Record set:
BEGIN
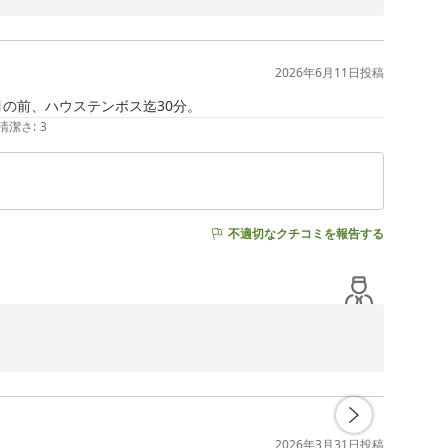
の予約のお客様は４階のお部屋を紹介することが多くなっ
2026年6月11日
投稿
客様との出会いを大切に

の前、ハウステンボス迄30分。
清潔さ
:
3
不適切なクチコミを報告する
おります。

ざいます。

2026年3月31日
投稿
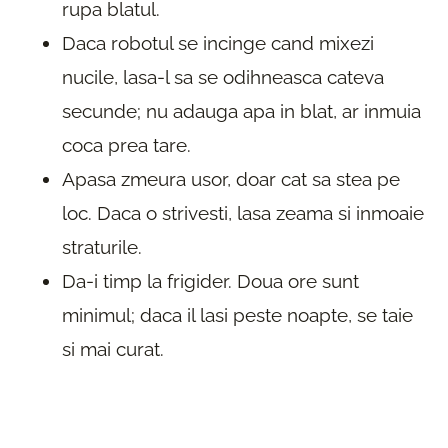
rupa blatul.
Daca robotul se incinge cand mixezi
nucile, lasa-l sa se odihneasca cateva
secunde; nu adauga apa in blat, ar inmuia
coca prea tare.
Apasa zmeura usor, doar cat sa stea pe
loc. Daca o strivesti, lasa zeama si inmoaie
straturile.
Da-i timp la frigider. Doua ore sunt
minimul; daca il lasi peste noapte, se taie
si mai curat.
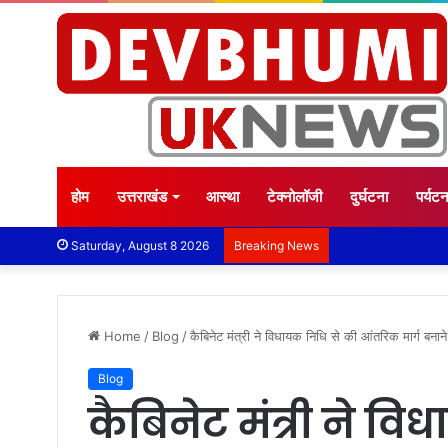
होम
उत्तराखंड
आस्था
टेक्नोलॉजी
दुर्घटना
पर्यट
Saturday, August 8 2026
Breaking News
Home
/
Blog
/
कैबिनेट मंत्री ने विधायक निधि से की आंतरिक मार्ग बनान
Blog
कैबिनेट मंत्री ने व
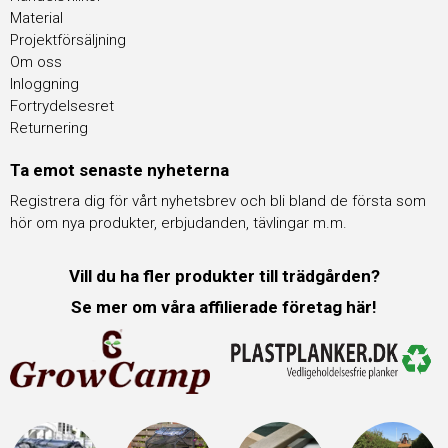
Material
Projektförsäljning
Om oss
Inloggning
Fortrydelsesret
Returnering
Ta emot senaste nyheterna
Registrera dig för vårt nyhetsbrev och bli bland de första som
hör om nya produkter, erbjudanden, tävlingar m.m.
Vill du ha fler produkter till trädgården?
Se mer om våra affilierade företag här!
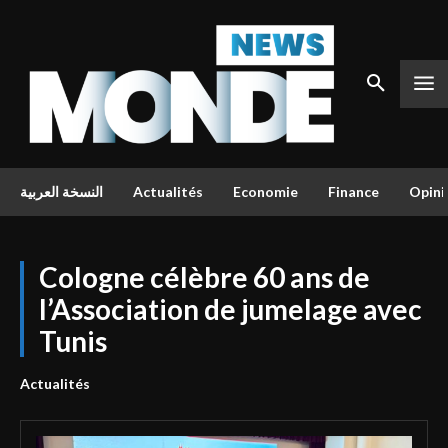
النسخة العربية
Actualités
Economie
Finance
Opini
Cologne célèbre 60 ans de
l’Association de jumelage avec
Tunis
Actualités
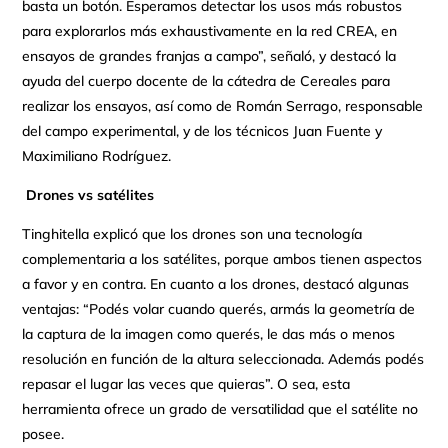
basta un botón. Esperamos detectar los usos más robustos
para explorarlos más exhaustivamente en la red CREA, en
ensayos de grandes franjas a campo”, señaló, y destacó la
ayuda del cuerpo docente de la cátedra de Cereales para
realizar los ensayos, así como de Román Serrago, responsable
del campo experimental, y de los técnicos Juan Fuente y
Maximiliano Rodríguez.
Drones vs satélites
Tinghitella explicó que los drones son una tecnología
complementaria a los satélites, porque ambos tienen aspectos
a favor y en contra. En cuanto a los drones, destacó algunas
ventajas: “Podés volar cuando querés, armás la geometría de
la captura de la imagen como querés, le das más o menos
resolución en función de la altura seleccionada. Además podés
repasar el lugar las veces que quieras”. O sea, esta
herramienta ofrece un grado de versatilidad que el satélite no
posee.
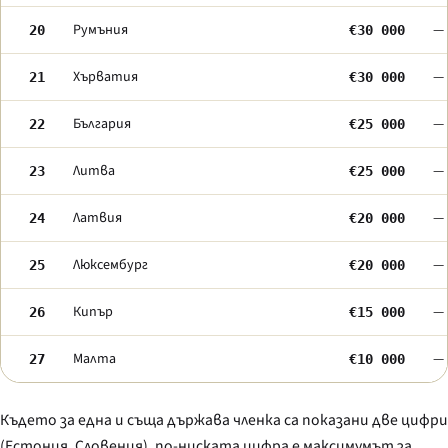
Румъния
—
20
€30 000
Хърватия
—
21
€30 000
България
—
22
€25 000
Литва
—
23
€25 000
Латвия
—
24
€20 000
Люксембург
—
25
€20 000
Кипър
—
26
€15 000
Малта
—
27
€10 000
Където за една и съща държава членка са показани две цифри
(Естония, Словения), по-ниската цифра е максимумът за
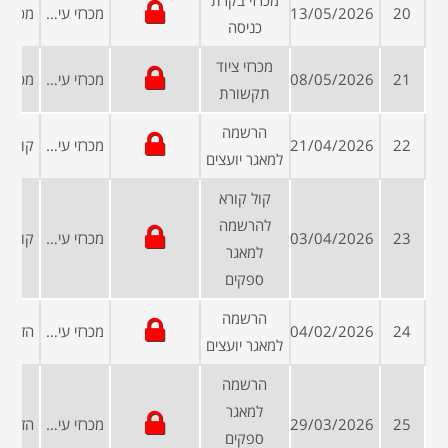
מכרזי בקרת
20
13/05/2026
מכרזי עיריות ומועצות
כניסה
מכרזי ציוד
21
08/05/2026
מכרזי עיריות ומועצות
תקשורת
הרשמה
22
21/04/2026
מכרזי עיריות ומועצות
למאגר יועצים
קול קורא
להרשמה
23
03/04/2026
מכרזי עיריות ומועצות
למאגר
ספקים
הרשמה
24
04/02/2026
מכרזי עיריות ומועצות
למאגר יועצים
הרשמה
למאגר
25
29/03/2026
מכרזי עיריות ומועצות
ספקים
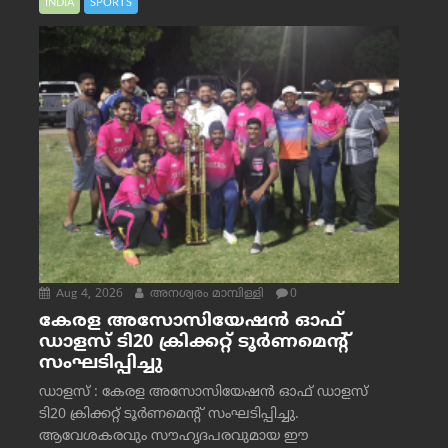
INDIA
SPORTS
Aug 4, 2026
അനശ്വരം മാമ്പിള്ളി
0
കേരള അസോസിയേഷൻ ഓഫ്
ഡാളസ് ടി20 ക്രിക്കറ്റ് ടൂർണമെന്റ്
സംഘടിപ്പിച്ചു
ഡാളസ് : കേരള അസോസിയേഷൻ ഓഫ് ഡാളസ്
ടി20 ക്രിക്കറ്റ് ടൂർണമെന്റ് സംഘടിപ്പിച്ചു.
ആവേശകരവും സൗഹൃദപരവുമായ ഈ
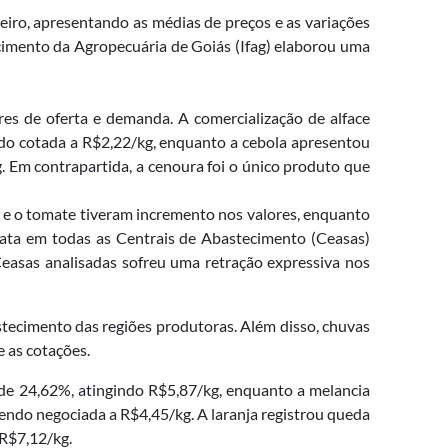
eiro, apresentando as médias de preços e as variações
lecimento da Agropecuária de Goiás (Ifag) elaborou uma
res de oferta e demanda. A comercialização de alface
endo cotada a R$2,22/kg, enquanto a cebola apresentou
 Em contrapartida, a cenoura foi o único produto que
a e o tomate tiveram incremento nos valores, enquanto
atata em todas as Centrais de Abastecimento (Ceasas)
 Ceasas analisadas sofreu uma retração expressiva nos
tecimento das regiões produtoras. Além disso, chuvas
e as cotações.
de 24,62%, atingindo R$5,87/kg, enquanto a melancia
endo negociada a R$4,45/kg. A laranja registrou queda
 R$7,12/kg.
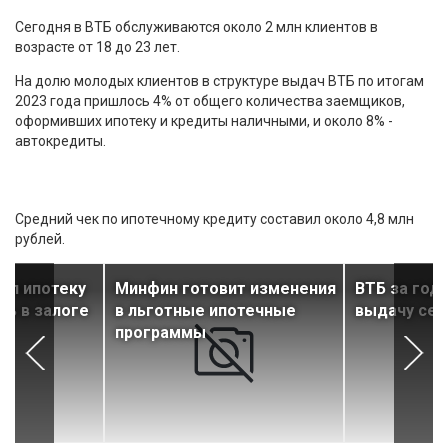
Сегодня в ВТБ обслуживаются около 2 млн клиентов в
возрасте от 18 до 23 лет.
На долю молодых клиентов в структуре выдач ВТБ по итогам
2023 года пришлось 4% от общего количества заемщиков,
оформивших ипотеку и кредиты наличными, и около 8% -
автокредиты.
Средний чек по ипотечному кредиту составил около 4,8 млн
рублей.
ил ипотеку
Минфин готовит изменения
ВТБ за год
ь в залоге
в льготные ипотечные
выдачу сем
а
программы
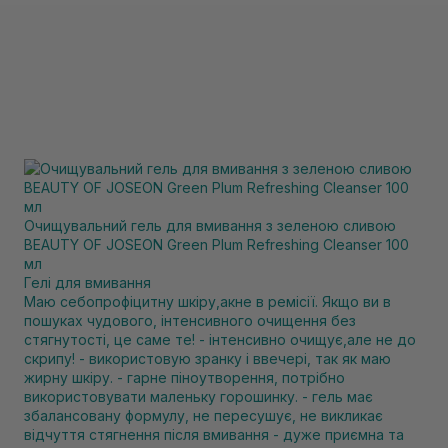
Очищувальний гель для вмивання з зеленою сливою
BEAUTY OF JOSEON Green Plum Refreshing Cleanser 100
мл
Гелі для вмивання
Маю себопрофіцитну шкіру,акне в ремісії. Якщо ви в
пошуках чудового, інтенсивного очищення без
стягнутості, це саме те! - інтенсивно очищує,але не до
скрипу! - використовую зранку і ввечері, так як маю
жирну шкіру. - гарне піноутворення, потрібно
використовувати маленьку горошинку. - гель має
збалансовану формулу, не пересушує, не викликає
відчуття стягнення після вмивання - дуже приємна та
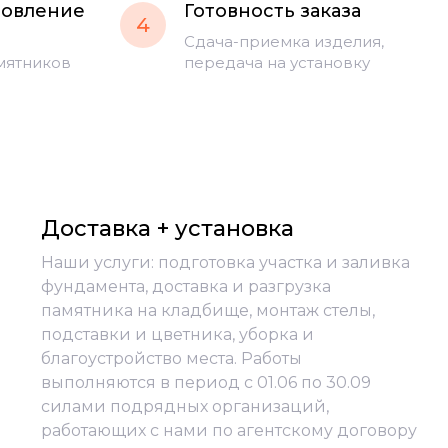
товление
Готовность заказа
4
Сдача-приемка изделия,
мятников
передача на установку
Доставка + установка
Наши услуги: подготовка участка и заливка
фундамента, доставка и разгрузка
памятника на кладбище, монтаж стелы,
подставки и цветника, уборка и
благоустройство места. Работы
выполняются в период с 01.06 по 30.09
силами подрядных организаций,
работающих с нами по агентскому договору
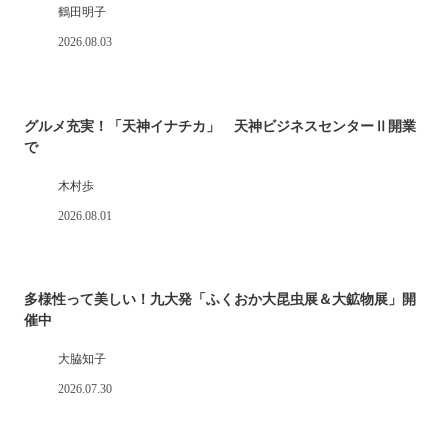
鶴田明子
2026.08.03
グルメ充実！「天神イナチカ」 天神ビジネスセンターⅡ開業
で
木村歩
2026.08.01
多様性って美しい！九大発「ふくおか大昆虫展＆大鉱物展」開
催中
大脇知子
2026.07.30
END
Exact repeats of the lines from the first one in the data through the line containing "a favor y en" make up the answer. Pictures do not.

の予約のお客様は４階のお部屋を紹介することが多くなっ
2026年6月11日
投稿
客様との出会いを大切に

の前、ハウステンボス迄30分。
清潔さ
:
3
不適切なクチコミを報告する
おります。

ざいます。

2026年3月31日
投稿
rupa blatul.
Daca robotul se incinge cand mixezi
nucile, lasa-l sa se odihneasca cateva
secunde; nu adauga apa in blat, ar inmuia
coca prea tare.
Apasa zmeura usor, doar cat sa stea pe
loc. Daca o strivesti, lasa zeama si inmoaie
straturile.
Da-i timp la frigider. Doua ore sunt
minimul; daca il lasi peste noapte, se taie
si mai curat.
होम
उत्तराखंड
आस्था
टेक्नोलॉजी
दुर्घटना
पर्यट
Saturday, August 8 2026
Breaking News
Home
/
Blog
/
कैबिनेट मंत्री ने विधायक निधि से की आंतरिक मार्ग बनान
Blog
कैबिनेट मंत्री ने व
Material
Projektförsäljning
Om oss
Inloggning
Fortrydelsesret
Returnering
Ta emot senaste nyheterna
Registrera dig för vårt nyhetsbrev och bli bland de första som
hör om nya produkter, erbjudanden, tävlingar m.m.
Vill du ha fler produkter till trädgården?
Se mer om våra affilierade företag här!
النسخة العربية
Actualités
Economie
Finance
Opini
Cologne célèbre 60 ans de
l’Association de jumelage avec
Tunis
Actualités
basta un botón. Esperamos detectar los usos más robustos
para explorarlos más exhaustivamente en la red CREA, en
ensayos de grandes franjas a campo”, señaló, y destacó la
ayuda del cuerpo docente de la cátedra de Cereales para
realizar los ensayos, así como de Román Serrago, responsable
del campo experimental, y de los técnicos Juan Fuente y
Maximiliano Rodríguez.
Drones vs satélites
Tinghitella explicó que los drones son una tecnología
complementaria a los satélites, porque ambos tienen aspectos
a favor y en contra. En cuanto a los drones, destacó algunas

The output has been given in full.